British Slang | ‘A’
Ace – If something is ace it is awesome. I used to hear it a lot in Liverpool. Kids thought all cool stuff was ace, or brill.
Aggro – Short for aggravation, it’s the sort of thing you might expect at a football match. In other words – trouble! There is sometimes aggro in the cities after the pubs shut!
All right? – This is used a lot around London and the south to mean, “Hello, how are you”? You would say it to a complete stranger or someone you knew. The normal response would be for them to say “All right”? back to you. It is said as a question. Sometimes it might get expanded to “all right mate”? Mostly used by blue collar workers but also common among younger people.
Anti-clockwise – The first time I said that something had gone anti-clockwise to someone in Texas I got this very funny look. It simply means counter-clockwise but must sound really strange to you chaps! I think he thought I had something against clocks!
Any road – Up north (where they talk funny!!) instead of saying anyway, they say “any road”! Weird huh?
Arse – This is a word that doesn’t seem to exist in America. It basically means the same as ass, but is much ruder. It is used in phrases like “pain in the arse” (a nuisance) or I “can’t be arsed” (I can’t be bothered) or you might hear something was “a half arsed attempt” meaning that it was not done properly.
Arse about face – This means you are doing something back to front.
Arse over elbow – This is another way of saying head over heels but is a little more descriptive. Usually happens after 11pm on a Saturday night and too many lagers! Some Americans say ass over teakettle apparently!
Arse over tit – Another version of arse over elbow, but a bit more graphic!
Arsehole – Asshole to you. Not a nice word in either language.
Arseholed – Drunk! Usually in the advanced stages of drunken stupor, someone would be considered “completely arseholed”. Never me, of course!
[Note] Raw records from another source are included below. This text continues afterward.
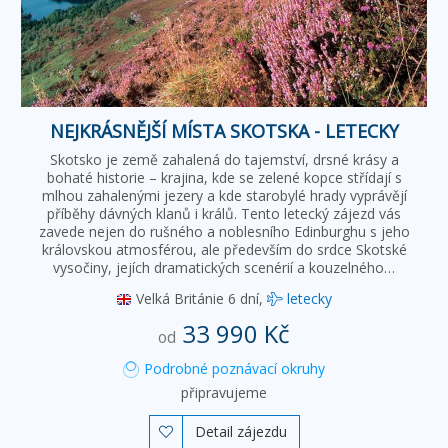
NEJKRÁSNĚJŠÍ MÍSTA SKOTSKA - LETECKY
Skotsko je země zahalená do tajemství, drsné krásy a
bohaté historie – krajina, kde se zelené kopce střídají s
mlhou zahalenými jezery a kde starobylé hrady vyprávějí
příběhy dávných klanů i králů. Tento letecký zájezd vás
zavede nejen do rušného a noblesního Edinburghu s jeho
královskou atmosférou, ale především do srdce Skotské
vysočiny, jejích dramatických scenérií a kouzelného…
Velká Británie
6 dní,
letecky
33 990 Kč
od
Podrobné poznávací okruhy
připravujeme
Detail zájezdu

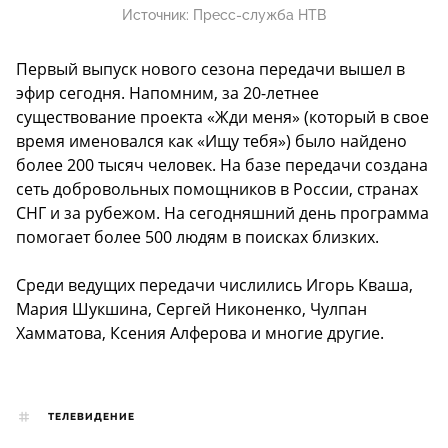
Источник:
Пресс-служба НТВ
Первый выпуск нового сезона передачи вышел в
эфир сегодня. Напомним, за 20-летнее
существование проекта «Жди меня» (который в свое
время именовался как «Ищу тебя») было найдено
более 200 тысяч человек. На базе передачи создана
сеть добровольных помощников в России, странах
СНГ и за рубежом. На сегодняшний день программа
помогает более 500 людям в поисках близких.
Среди ведущих передачи числились Игорь Кваша,
Мария Шукшина, Сергей Никоненко, Чулпан
Хамматова, Ксения Алферова и многие другие.
ТЕЛЕВИДЕНИЕ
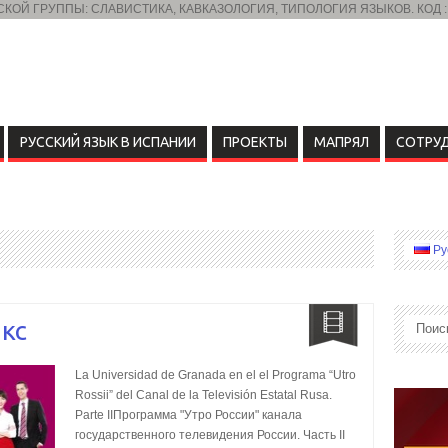
ОЙ ГРУППЫ: СЛАВИСТИКА, КАВКАЗОЛОГИЯ, ТИПОЛОГИЯ ЯЗЫКОВ. КОД :
РУССКИЙ ЯЗЫК В ИСПАНИИ
ПРОЕКТЫ
МАПРЯЛ
СОТРУ
Ру
кс
La Universidad de Granada en el el Programa “Utro
Rossii” del Canal de la Televisión Estatal Rusa.
Parte II
Программа "Утро России" канала
государственного телевидения России. Часть II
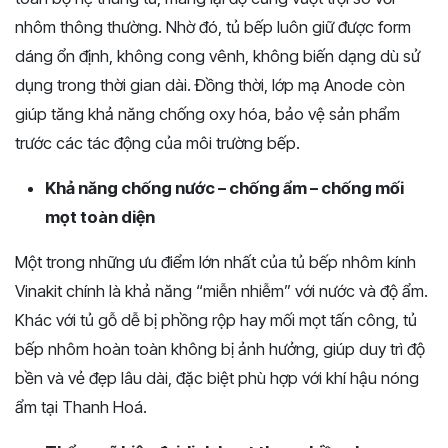
nhôm thông thường. Nhờ đó, tủ bếp luôn giữ được form
dáng ổn định, không cong vênh, không biến dạng dù sử
dụng trong thời gian dài. Đồng thời, lớp mạ Anode còn
giúp tăng khả năng chống oxy hóa, bảo vệ sản phẩm
trước các tác động của môi trường bếp.
Khả năng chống nước – chống ẩm – chống mối
mọt toàn diện
Một trong những ưu điểm lớn nhất của tủ bếp nhôm kính
Vinakit chính là khả năng “miễn nhiễm” với nước và độ ẩm.
Khác với tủ gỗ dễ bị phồng rộp hay mối mọt tấn công, tủ
bếp nhôm hoàn toàn không bị ảnh hưởng, giúp duy trì độ
bền và vẻ đẹp lâu dài, đặc biệt phù hợp với khí hậu nóng
ẩm tại Thanh Hoá.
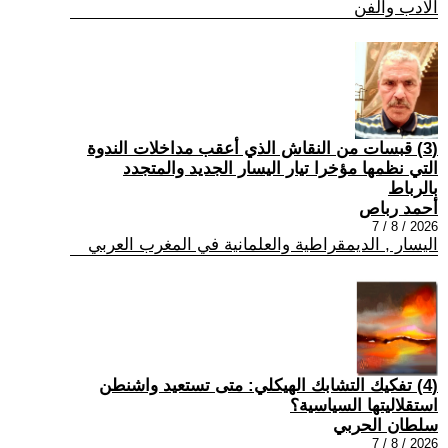
الادب والفن
(3) قبسات من النقاش الذي أعقب مداخلات الندوة
التي نظمها مؤخرا تيار اليسار الجديد والمتجدد
بالرباط
أحمد رباص
2026 / 8 / 7
اليسار , الديمقراطية والعلمانية في المغرب العربي
(4) تفكيك التشابك الهيكلي: متى تستعيد واشنطن
استقلاليتها السياسية؟
سلطان الحربي
2026 / 8 / 7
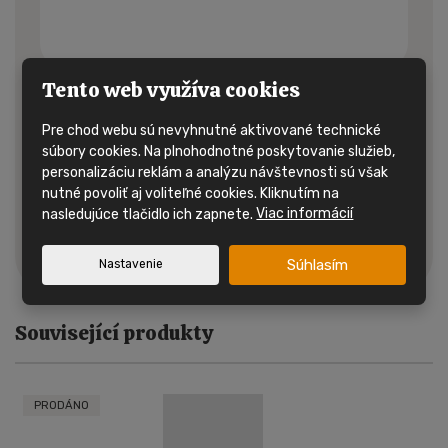
Tento web využíva cookies
Vaše kontakty nikomu neprezradíme, slúžia nám iba na to,
Pre chod webu sú nevyhnutné aktivované technické
aby sme vám mohli odpovedať. Ochranu
osobných údajov
berieme veľmi vážne.
súbory cookies. Na plnohodnotné poskytovanie služieb,
personalizáciu reklám a analýzu návštevnosti sú však
nutné povoliť aj voliteľné cookies. Kliknutím na
nasledujúce tlačidlo ich zapnete.
Viac informácií
Odoslať
Formulár
Súhlasím
Nastavenie
sa
nepodarilo
odoslať
Související produkty
PRODÁNO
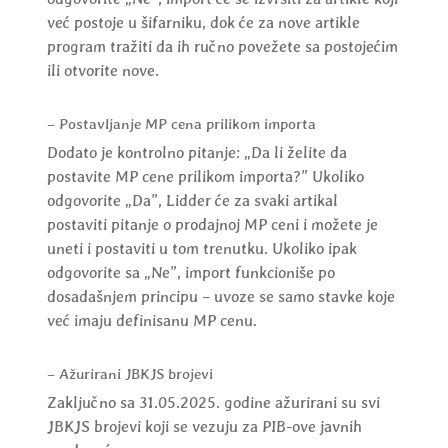
već postoje u šifarniku, dok će za nove artikle
program tražiti da ih ručno povežete sa postojećim
ili otvorite nove.
– Postavljanje MP cena prilikom importa
Dodato je kontrolno pitanje: „Da li želite da
postavite MP cene prilikom importa?” Ukoliko
odgovorite „Da”, Lidder će za svaki artikal
postaviti pitanje o prodajnoj MP ceni i možete je
uneti i postaviti u tom trenutku. Ukoliko ipak
odgovorite sa „Ne”, import funkcioniše po
dosadašnjem principu – uvoze se samo stavke koje
već imaju definisanu MP cenu.
– Ažurirani JBKJS brojevi
Zaključno sa 31.05.2025. godine ažurirani su svi
JBKJS brojevi koji se vezuju za PIB-ove javnih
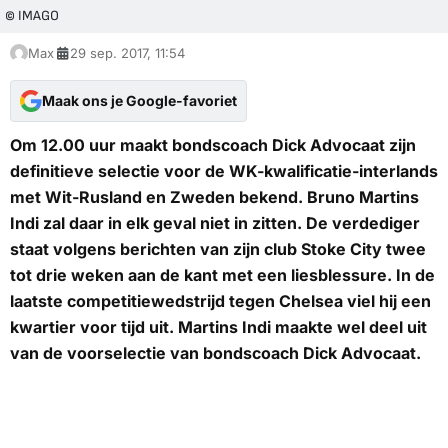
© IMAGO
Max
29 sep. 2017, 11:54
Maak ons je Google-favoriet
Om 12.00 uur maakt bondscoach Dick Advocaat zijn
definitieve selectie voor de WK-kwalificatie-interlands
met Wit-Rusland en Zweden bekend. Bruno Martins
Indi zal daar in elk geval niet in zitten. De verdediger
staat volgens berichten van zijn club Stoke City twee
tot drie weken aan de kant met een liesblessure. In de
laatste competitiewedstrijd tegen Chelsea viel hij een
kwartier voor tijd uit. Martins Indi maakte wel deel uit
van de voorselectie van bondscoach Dick Advocaat.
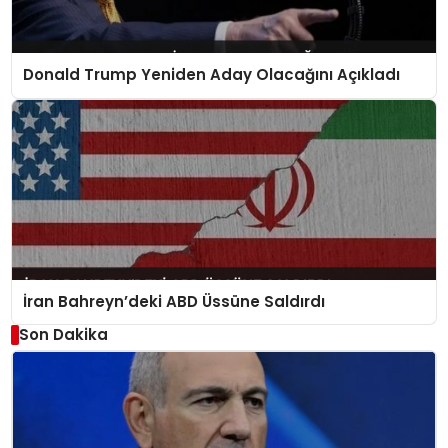
Donald Trump Yeniden Aday Olacağını Açıkladı
İran Bahreyn’deki ABD Üssüne Saldırdı
Son Dakika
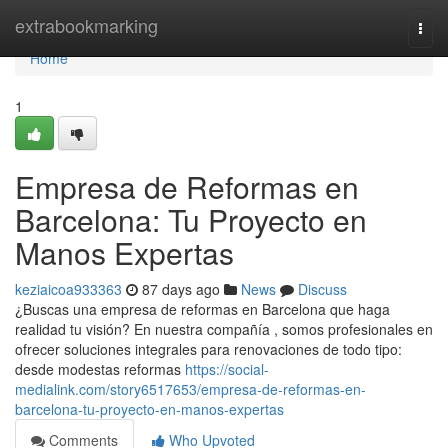
Home
extrabookmarking
Togg
navi
Home
1
Empresa de Reformas en
Barcelona: Tu Proyecto en
Manos Expertas
keziaicoa933363
87 days ago
News
Discuss
¿Buscas una empresa de reformas en Barcelona que haga
realidad tu visión? En nuestra compañía , somos profesionales en
ofrecer soluciones integrales para renovaciones de todo tipo:
desde modestas reformas
https://social-
medialink.com/story6517653/empresa-de-reformas-en-
barcelona-tu-proyecto-en-manos-expertas
Comments
Who Upvoted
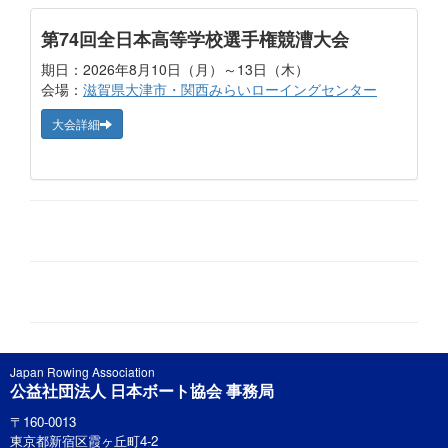
第74回全日本高等学校選手権競漕大会
期日：2026年8月10日（月）～13日（木）
会場：
滋賀県大津市・関西みらいローイングセンター
大会詳細
Japan Rowing Association
公益社団法人 日本ボート協会 事務局
〒160-0013
東京都新宿区霞ヶ丘町4-2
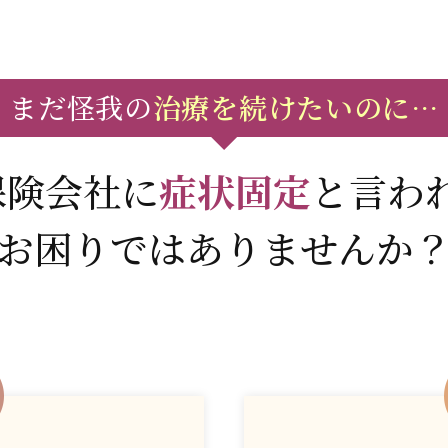
まだ怪我の
治療を続けたいのに…
保険会社に
症状固定
と言わ
お困りではありませんか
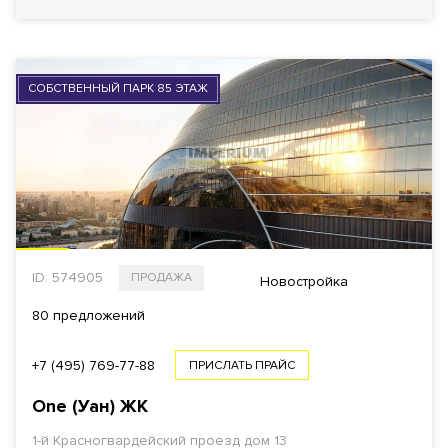
Еще фильтры
СОБСТВЕННЫЙ ПАРК 85 ЭТАЖ
ID: 574905
ПРОДАЖА
Новостройка
80 предложений
+7 (495) 769-77-88
ПРИСЛАТЬ ПРАЙС
One (Уан)
ЖК
1-й Красногвардейский проезд
дом 13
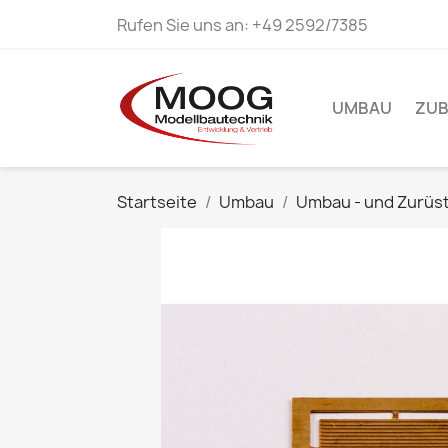
Rufen Sie uns an:
+49 2592/7385
UMBAU
ZU
Startseite
Umbau
Umbau - und Zurüst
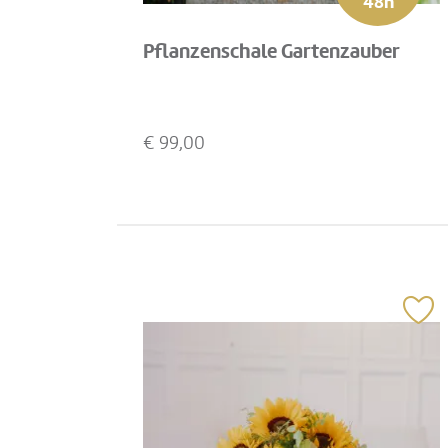
48h
Pflanzenschale Gartenzauber
€
99,00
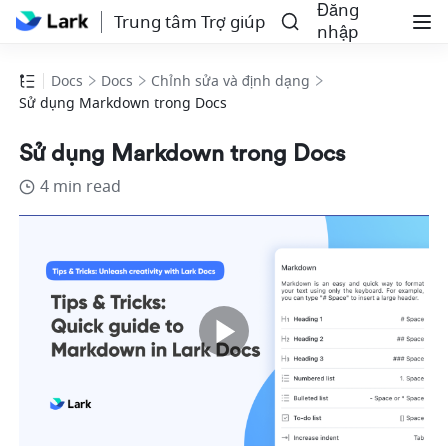
Đăng
Trung tâm Trợ giúp
nhập
Docs
Docs
Chỉnh sửa và định dạng
Sử dụng Markdown trong Docs
Sử dụng Markdown trong Docs
4 min read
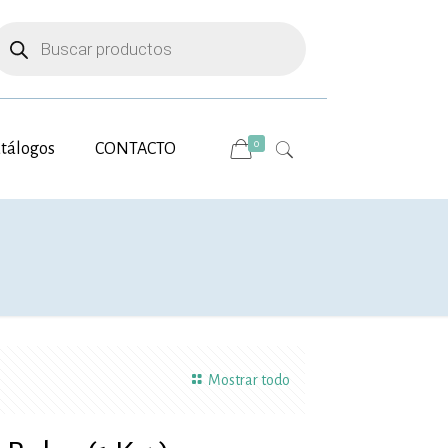
úsqueda
e
roductos
0
tálogos
CONTACTO
Mostrar todo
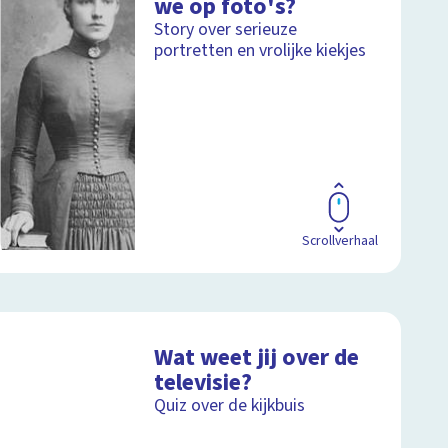
we op foto's?
Story over serieuze
portretten en vrolijke kiekjes
Scrollverhaal
Wat weet jij over de
televisie?
Quiz over de kijkbuis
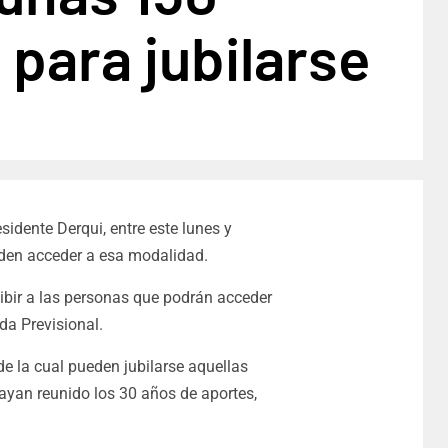
 para jubilarse
sidente Derqui, entre este lunes y
ueden acceder a esa modalidad.
bir a las personas que podrán acceder
da Previsional.
de la cual
pueden jubilarse aquellas
ayan reunido los 30 años de aportes,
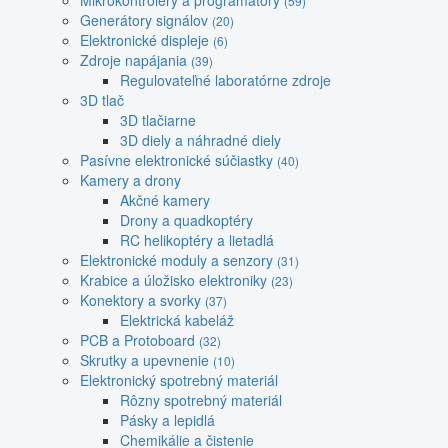
Mikrokontroléry a programátory
(59)
Generátory signálov
(20)
Elektronické displeje
(6)
Zdroje napájania
(39)
Regulovateľné laboratórne zdroje
3D tlač
3D tlačiarne
3D diely a náhradné diely
Pasívne elektronické súčiastky
(40)
Kamery a drony
Akčné kamery
Drony a quadkoptéry
RC helikoptéry a lietadlá
Elektronické moduly a senzory
(31)
Krabice a úložisko elektroniky
(23)
Konektory a svorky
(37)
Elektrická kabeláž
PCB a Protoboard
(32)
Skrutky a upevnenie
(10)
Elektronický spotrebný materiál
Rôzny spotrebný materiál
Pásky a lepidlá
Chemikálie a čistenie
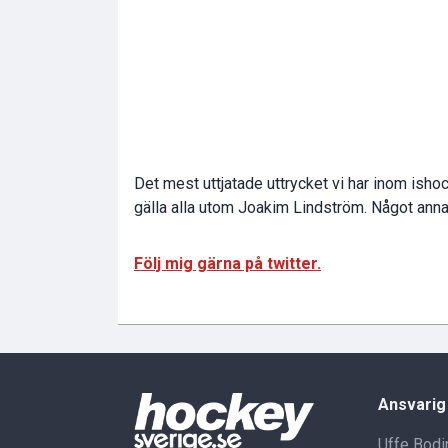
Det mest uttjatade uttrycket vi har inom ishoc
gälla alla utom Joakim Lindström. Något annat 
Följ mig gärna på twitter.
Ansvarig
Uffe Bodi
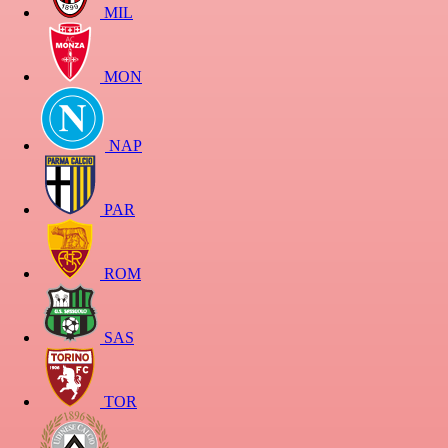
MIL
MON
NAP
PAR
ROM
SAS
TOR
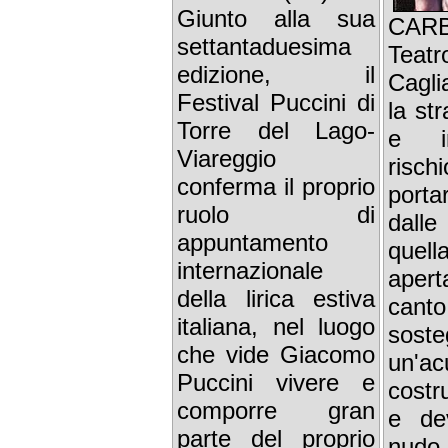
Giunto alla sua
CAR
settantaduesima
Teat
edizione, il
Cagli
Festival Puccini di
la st
Torre del Lago-
e i
Viareggio
ris
conferma il proprio
portar
ruolo di
dall
appuntamento
quel
internazionale
aper
della lirica estiva
canto
italiana, nel luogo
sos
che vide Giacomo
un'ac
Puccini vivere e
costr
comporre gran
e de
parte del proprio
nudo,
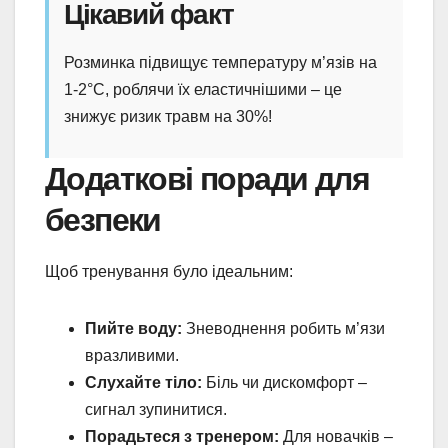
Цікавий факт
Розминка підвищує температуру м’язів на
1-2°C, роблячи їх еластичнішими – це
знижує ризик травм на 30%!
Додаткові поради для
безпеки
Щоб тренування було ідеальним:
Пийте воду:
Зневоднення робить м’язи
вразливими.
Слухайте тіло:
Біль чи дискомфорт –
сигнал зупинитися.
Порадьтеся з тренером:
Для новачків –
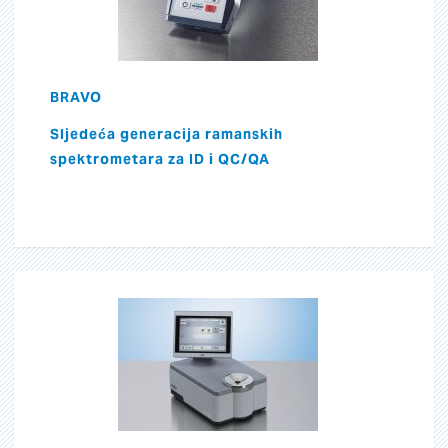
BRAVO
Sljedeća generacija ramanskih
spektrometara za ID i QC/QA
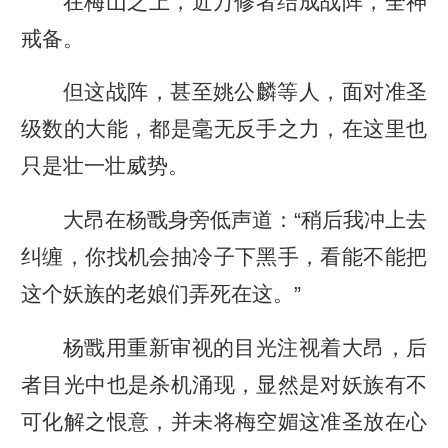
在梅山之上，近万修者结成战阵，全神
戒备。
但这战阵，甚至姚公麟等人，面对准圣
级数的大能，都是毫无反手之力，在这里也
只是壮一壮威势。
大昂在杨戬身旁低声道：“稍后我冲上去
纠缠，你找机会抽冷子下黑手，看能不能把
这个妖族的老娘们弄死在这。”
杨戬用重新审视的目光注视着大昂，后
者目光中也是杀机涌现，显然是对妖族有不
可化解之恨意，并未将梅空媚这准圣放在心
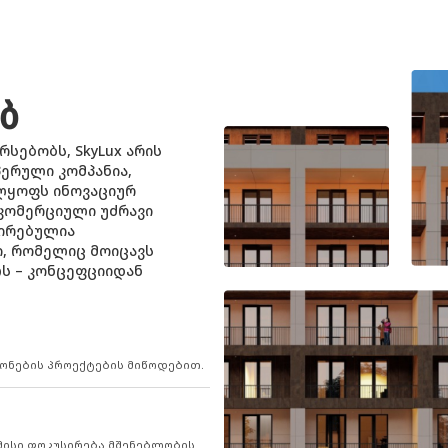
ᲔᲑ
რსებობს, SkyLux არის
ერული კომპანია,
ლყოფს ინოვაციურ
კომერციული უძრავი
ზირებულია
, რომელიც მოიცავს
ს – კონცეფციიდან
 ქონების პროექტების მიწოდებით.
 მისი ფოკუსირება მშენებლობის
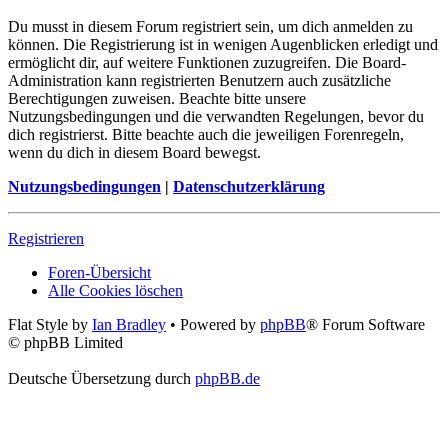
Du musst in diesem Forum registriert sein, um dich anmelden zu
können. Die Registrierung ist in wenigen Augenblicken erledigt und
ermöglicht dir, auf weitere Funktionen zuzugreifen. Die Board-
Administration kann registrierten Benutzern auch zusätzliche
Berechtigungen zuweisen. Beachte bitte unsere
Nutzungsbedingungen und die verwandten Regelungen, bevor du
dich registrierst. Bitte beachte auch die jeweiligen Forenregeln,
wenn du dich in diesem Board bewegst.
Nutzungsbedingungen
|
Datenschutzerklärung
Registrieren
Foren-Übersicht
Alle Cookies löschen
Flat Style by
Ian Bradley
• Powered by
phpBB
® Forum Software
© phpBB Limited
Deutsche Übersetzung durch
phpBB.de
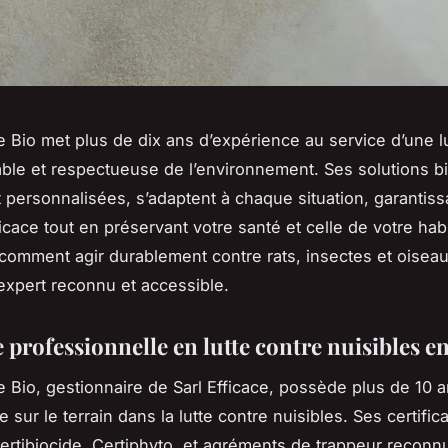
le Bio met plus de dix ans d’expérience au service d’une lu
iable et respectueuse de l’environnement. Ses solutions bi
et personnalisées, s’adaptent à chaque situation, garantiss
icace tout en préservant votre santé et celle de votre habi
omment agir durablement contre rats, insectes et oiseau
expert reconnu et accessible.
 professionnelle en lutte contre nuisibles e
le Bio, gestionnaire de Sarl Efficace, possède plus de 10 
 sur le terrain dans la lutte contre nuisibles. Ses certific
 Certibiocide, Certiphyto, et agréments de trappeur reconn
As well – You chaps say also when we would say “too” or “as well”. For instance if my friend ordered a Miller Lite, I would say “I’ll have one as well”. I often heard people saying something like “I’ll have one also”. You’d be more likely to hear someone in England ordering a pint of lager!
Ass – Your backside, but mostly a donkey!
Au fait – Another one of those French expressions that have slipped into the English language. This one means to be familiar with something. I’d say at the end of reading all this you’d be au fait with the differences between American and English!